*** Opening Input ***
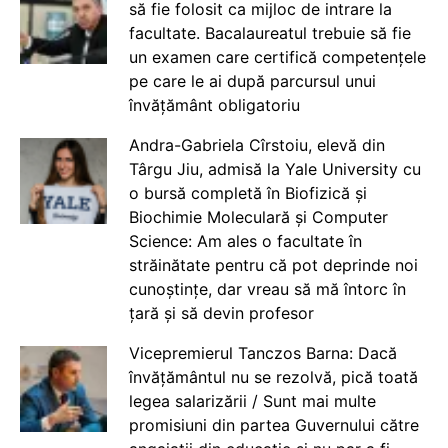
să fie folosit ca mijloc de intrare la
facultate. Bacalaureatul trebuie să fie
un examen care certifică competențele
pe care le ai după parcursul unui
învățământ obligatoriu
Andra-Gabriela Cîrstoiu, elevă din
Târgu Jiu, admisă la Yale University cu
o bursă completă în Biofizică și
Biochimie Moleculară și Computer
Science: Am ales o facultate în
străinătate pentru că pot deprinde noi
cunoștințe, dar vreau să mă întorc în
țară și să devin profesor
Vicepremierul Tanczos Barna: Dacă
învățământul nu se rezolvă, pică toată
legea salarizării / Sunt mai multe
promisiuni din partea Guvernului către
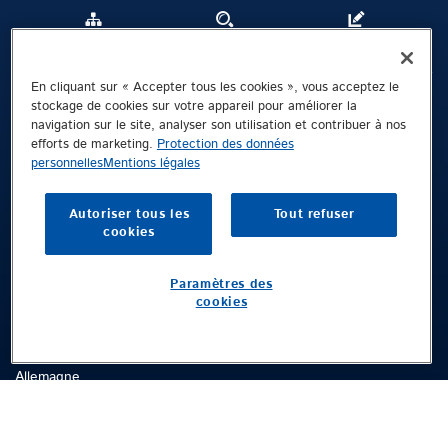
Sitemap
Rechercher
Contact
En cliquant sur « Accepter tous les cookies », vous acceptez le
Mentions légales
stockage de cookies sur votre appareil pour améliorer la
navigation sur le site, analyser son utilisation et contribuer à nos
Protection des données personnelles
efforts de marketing.
Protection des données
CGL
personnelles
Mentions légales
Whistleblowing Channel
Autoriser tous les
Tout refuser
cookies
Public © 2026 Demag Cranes & Components GmbH. All rights reserved.
Demag Cranes & Components GmbH
Paramètres des
Standort Wetter
cookies
Boîte postale
P.O. box 67 58286 Wetter (Ruhr)
Ruhrstraße 28, 58300 Wetter (Ruhr)
Allemagne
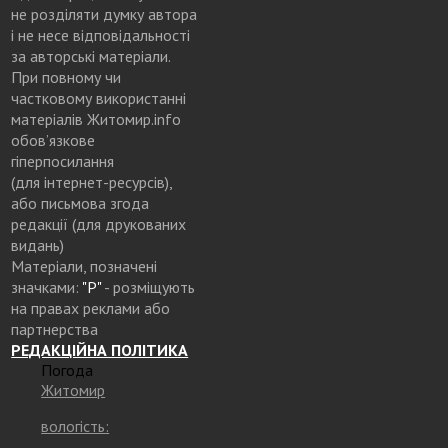
не розділяти думку автора
і не несе відповідальності
за авторські матеріали.
При повному чи
частковому використанні
матеріалів Житомир.info
обов’язкове
гіперпосилання
(для інтернет-ресурсів),
або письмова згода
редакції (для друкованих
видань)
Матеріали, позначені
значками:
"Р"
- розміщують
на правах реклами або
партнерства
РЕДАКЦІЙНА ПОЛІТИКА
Погода
Житомир
вологість:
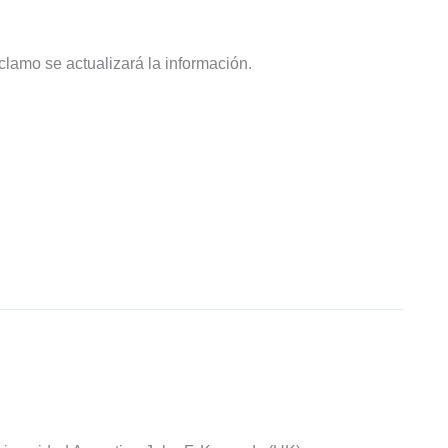
eclamo se actualizará la información.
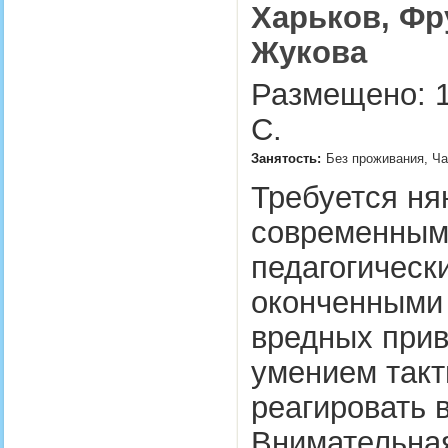
Харьков, Фр
Жукова
Размещено: 1
С.
Занятость:
Без проживания, Ча
Требуется ня
современным
педагогическ
оконченными 
вредных прив
умением такт
реагировать 
Внимательна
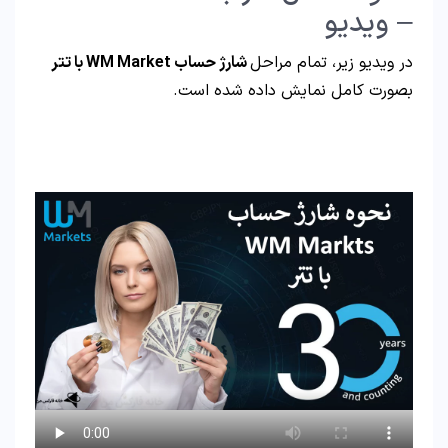
– ویدیو
در ویدیو زیر، تمام مراحل
شارژ حساب WM Market با تتر
بصورت کامل نمایش داده شده است.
*** Closing Input ***
Please work out how many lines of the listing hold the word "Ruhr" and reply with only that number.

2